Data excerpts
^^^^^^^^

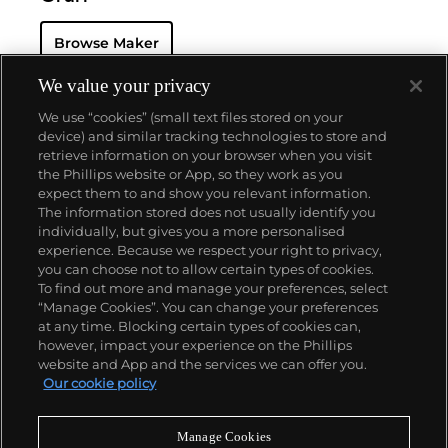
Browse Maker
We value your privacy
We use “cookies” (small text files stored on your
device) and similar tracking technologies to store and
retrieve information on your browser when you visit
the Phillips website or App, so they work as you
About us
expect them to and show you relevant information.
The information stored does not usually identify you
individually, but gives you a more personalised
Our services
experience. Because we respect your right to privacy,
you can choose not to allow certain types of cookies.
To find out more and manage your preferences, select
Policies
“Manage Cookies”. You can change your preferences
at any time. Blocking certain types of cookies can,
however, impact your experience on the Phillips
website and App and the services we can offer you.
Never miss a moment
Our cookie policy
Subscribe to our newsletter
Manage Cookies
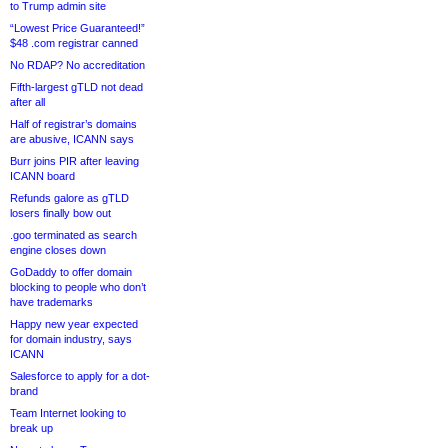
to Trump admin site
“Lowest Price Guaranteed!”
$48 .com registrar canned
No RDAP? No accreditation
Fifth-largest gTLD not dead
after all
Half of registrar’s domains
are abusive, ICANN says
Burr joins PIR after leaving
ICANN board
Refunds galore as gTLD
losers finally bow out
.goo terminated as search
engine closes down
GoDaddy to offer domain
blocking to people who don’t
have trademarks
Happy new year expected
for domain industry, says
ICANN
Salesforce to apply for a dot-
brand
Team Internet looking to
break up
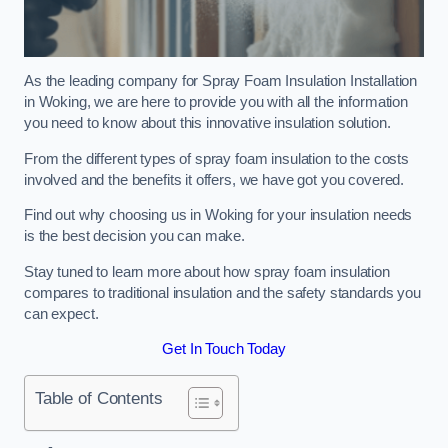
As the leading company for Spray Foam Insulation Installation
in Woking, we are here to provide you with all the information
you need to know about this innovative insulation solution.
From the different types of spray foam insulation to the costs
involved and the benefits it offers, we have got you covered.
Find out why choosing us in Woking for your insulation needs
is the best decision you can make.
Stay tuned to learn more about how spray foam insulation
compares to traditional insulation and the safety standards you
can expect.
Get In Touch Today
Table of Contents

^^^^^^^^

Verbatim output of every entry above is required, though pictures are to be left out.

Browse Maker
We value your privacy
We use “cookies” (small text files stored on your
device) and similar tracking technologies to store and
retrieve information on your browser when you visit
the Phillips website or App, so they work as you
About us
expect them to and show you relevant information.
The information stored does not usually identify you
individually, but gives you a more personalised
Our services
experience. Because we respect your right to privacy,
you can choose not to allow certain types of cookies.
To find out more and manage your preferences, select
Policies
“Manage Cookies”. You can change your preferences
at any time. Blocking certain types of cookies can,
however, impact your experience on the Phillips
website and App and the services we can offer you.
Never miss a moment
Our cookie policy
Subscribe to our newsletter
Manage Cookies
to Trump admin site
“Lowest Price Guaranteed!”
$48 .com registrar canned
No RDAP? No accreditation
Fifth-largest gTLD not dead
after all
Half of registrar’s domains
are abusive, ICANN says
Burr joins PIR after leaving
ICANN board
Refunds galore as gTLD
losers finally bow out
.goo terminated as search
engine closes down
GoDaddy to offer domain
blocking to people who don’t
have trademarks
Happy new year expected
for domain industry, says
ICANN
Salesforce to apply for a dot-
brand
Team Internet looking to
break up
As the leading company for Spray Foam Insulation Installation
in Woking, we are here to provide you with all the information
you need to know about this innovative insulation solution.
From the different types of spray foam insulation to the costs
involved and the benefits it offers, we have got you covered.
Find out why choosing us in Woking for your insulation needs
is the best decision you can make.
Stay tuned to learn more about how spray foam insulation
compares to traditional insulation and the safety standards you
can expect.
Get In Touch Today
Table of Contents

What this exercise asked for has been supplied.